I presently have four WearOS devices:
(1) Mobvoi Ticwatch Pro
(2) Skagen Falster 2
(3) Diesel Fadelight
(4) Michael Kors Bradshaw
These four devices have three different control configurations and two different screen technologies. Thus although all are WearOS devices, I interact with them in quite different ways.
The Ticwatch Pro was one of the first “second generation” smartwatches for WearOS, and I understand that Google worked closely with Mobvoi on it. It’s the bulkiest of the four, and has a two layer screen (a bright, colored, hi-res display and a low-power monochrome overlay). This gives it a degree of “always on” use without the color display draining the battery. It has two buttons, but no crown (clickable rotatable button). This means that every selection of a new application, or scrolling through messages or notifications, involves swiping on the screen. This didn’t seem like a particularly big deal until I got the Skagen; since then I hardly ever use the Ticwatch. Ease of use matters.
My second WearOS device is the Skagen Falster 2. It’s a lightweight utilitarian watch married to a cheap and cheerful yellow silicone strap, which works just fine. It has a crown and two buttons, and each button can be assigned to launch a specific app. (I tend to use button 1 for Google Fit and button 2 for Weather.) I really like this watch, and only gave it up because something even better came along.

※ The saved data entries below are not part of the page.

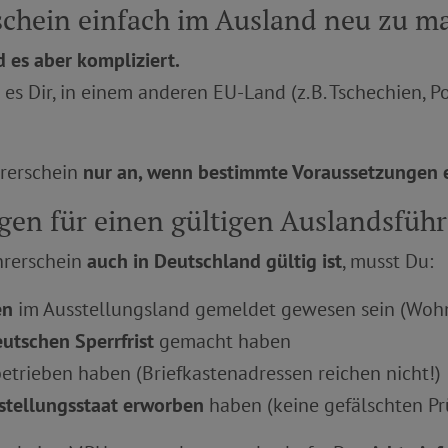
rschein einfach im Ausland neu zu 
d es aber kompliziert.
es Dir, in einem anderen EU-Land (z. B. Tschechien, P
rerschein
nur an, wenn bestimmte Voraussetzungen er
gen für einen gültigen Auslandsfüh
hrerschein
auch in Deutschland gültig ist
, musst Du:
en
im Ausstellungsland gemeldet gewesen sein (Wohns
utschen Sperrfrist
gemacht haben
etrieben haben (Briefkastenadressen reichen nicht!)
sstellungsstaat erworben
haben (keine gefälschten P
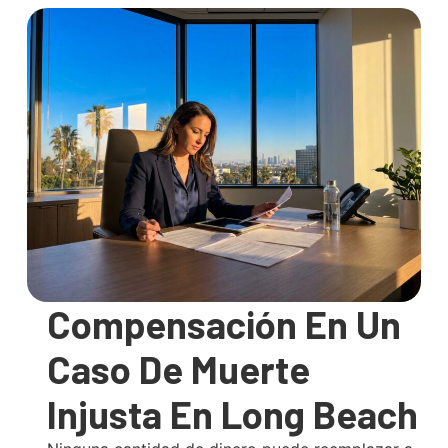
Compensación En Un
Caso De Muerte
Injusta En Long Beach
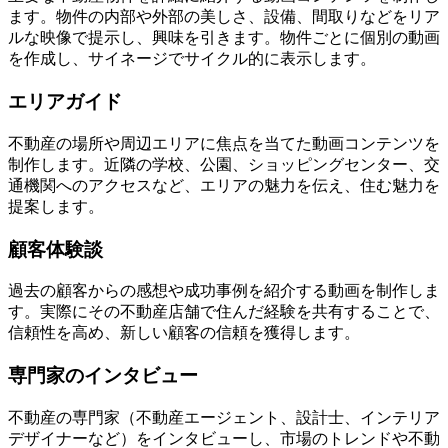
ます。物件の内部や外部の美しさ、設備、間取りなどをリア
ルな映像で提示し、興味を引きます。物件ごとに個別の動画
を作成し、サイネージでサイクル的に表示します。
エリアガイド
不動産の場所や周辺エリアに焦点を当てた動画コンテンツを
制作します。近隣の学校、公園、ショッピングセンター、交
通機関へのアクセスなど、エリアの魅力を伝え、住む魅力を
提案します。
顧客体験談
過去の顧客からの感想や成功事例を紹介する動画を制作しま
す。実際にその不動産店舗で住んだ経験を共有することで、
信頼性を高め、新しい顧客の信頼を獲得します。
専門家のインタビュー
不動産の専門家（不動産エージェント、設計士、インテリア
デザイナーなど）をインタビューし、市場のトレンドや不動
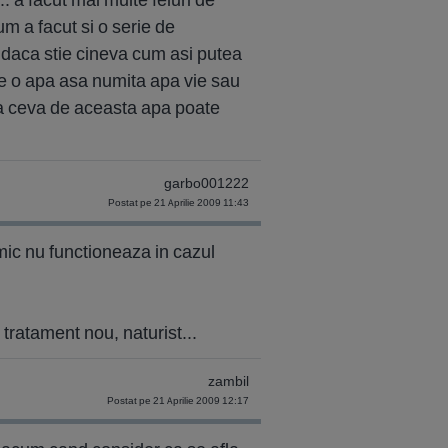
m a facut si o serie de
og daca stie cineva cum asi putea
 de o apa asa numita apa vie sau
na ceva de aceasta apa poate
garbo001222
Postat pe 21 Aprilie 2009 11:43
nimic nu functioneaza in cazul
n tratament nou, naturist...
zambil
Postat pe 21 Aprilie 2009 12:17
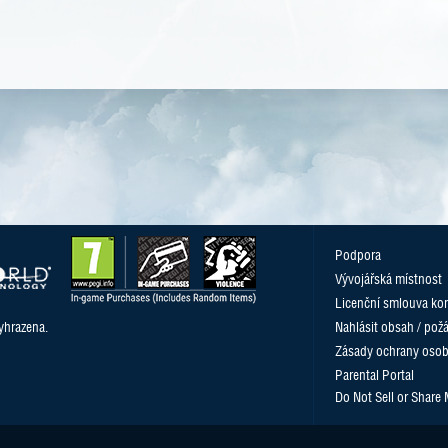
Podpora
Vývojářská místnost
Licenční smlouva kon
yhrazena.
Nahlásit obsah / pož
Zásady ochrany osob
Parental Portal
Do Not Sell or Share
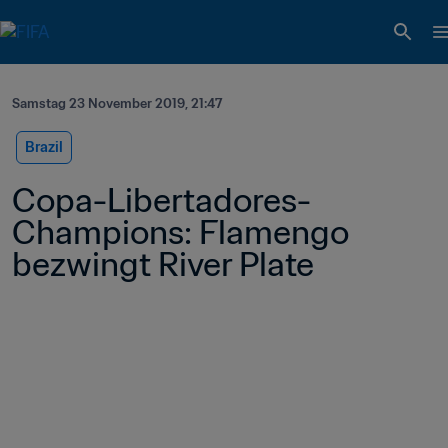
Samstag 23 November 2019, 21:47
Brazil
Copa-Libertadores-
Champions: Flamengo 
bezwingt River Plate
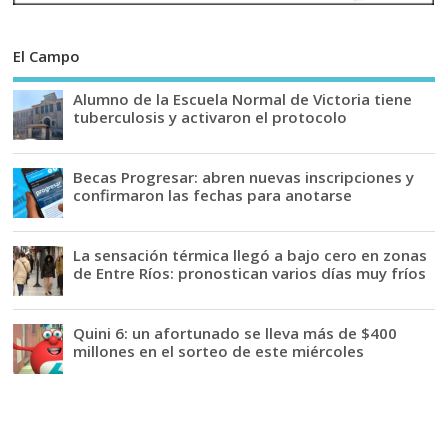
El Campo
Alumno de la Escuela Normal de Victoria tiene
tuberculosis y activaron el protocolo
Becas Progresar: abren nuevas inscripciones y
confirmaron las fechas para anotarse
La sensación térmica llegó a bajo cero en zonas
de Entre Ríos: pronostican varios días muy fríos
Quini 6: un afortunado se lleva más de $400
millones en el sorteo de este miércoles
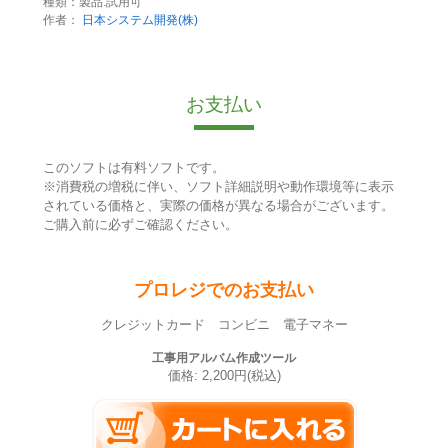
種類：製品:試用可
作者：
日本システム開発(株)
お支払い
このソフトは有料ソフトです。
※消費税の増税に伴い、ソフト詳細説明や動作環境等に表示
されている価格と、実際の価格が異なる場合がございます。
ご購入前に必ずご確認ください。
プロレジでのお支払い
クレジットカード コンビニ 電子マネー
工事用アルバム作成ツール
価格: 2,200円(税込)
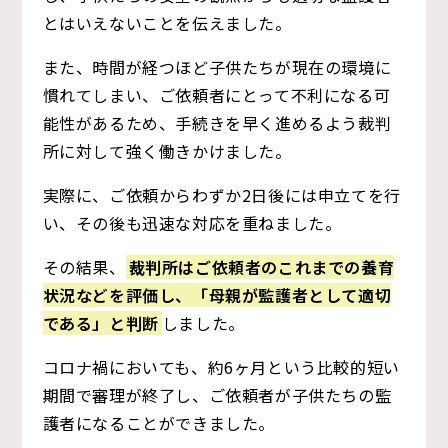
とはいえないことを伝えました。
また、時間が経つほど子供たちが現在の環境に
慣れてしまい、ご依頼者にとって不利になる可
能性があるため、手続きを早く進めるよう裁判
所に対して強く働きかけました。
実際に、ご依頼からわずか2日後には申立てを行
い、その後も迅速な対応を重ねました。
その結果、
裁判所はご依頼者のこれまでの養育
状況などを評価し、「母親が監護者として適切
である」と判断
しました。
コロナ禍においても、約6ヶ月という比較的短い
期間で審理が終了し、ご依頼者が子供たちの監
護者になることができました。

Watch number three is the Diesel Fadelight. I really can’t recommend it. Physically, it looks like a rather chunky watch module snapped into a stiff clear vinyl strap. It’s not very comfortable, and the buckle is awkward. The Fadelight has a crown, but no buttons, so there’s no way to launch an app quickly. (Launching an app takes four actions: click to turn on the screen, click again to show the apps, scroll or swipe to the app, and click or tap to launch. On the Skagen, I simply double-click the assigned button.)
And then I got the Michael Kors Bradshaw, which has become my favorite watch. Firstly, it looks and feels just right: it’s got a navy blue aluminum case and multilink band, with an optional blue silicone strap. It reminds me of my old Citizen SkyHawk, which I wore for many years. It looks and feels like a classic. For controls, we have a crown and two buttons, like the Falster 2, and I was able to set it up to work just the same in a couple of minutes. Compared to the other three, it comes with an amazing range of faces. Some are the kind of “bling” that I would never use, but others demonstrate a tasteful and creative combination of style and function.
One more point: charging. The Ticwatch Pro uses a custom charging dock, with four contact pads. The other three all seem to use the same white magnetic two-pin charger, which mates with the sensor module on the watch which is set inside two contact rings. I’m glad to see some standardization emerging here. (It’s also worth mentioning that the dual display of the Ticwatch Pro didn’t prove to be a big advantage. With “tilt to wake” turned on, all four watches have 24 hour battery life, which is good enough for me.)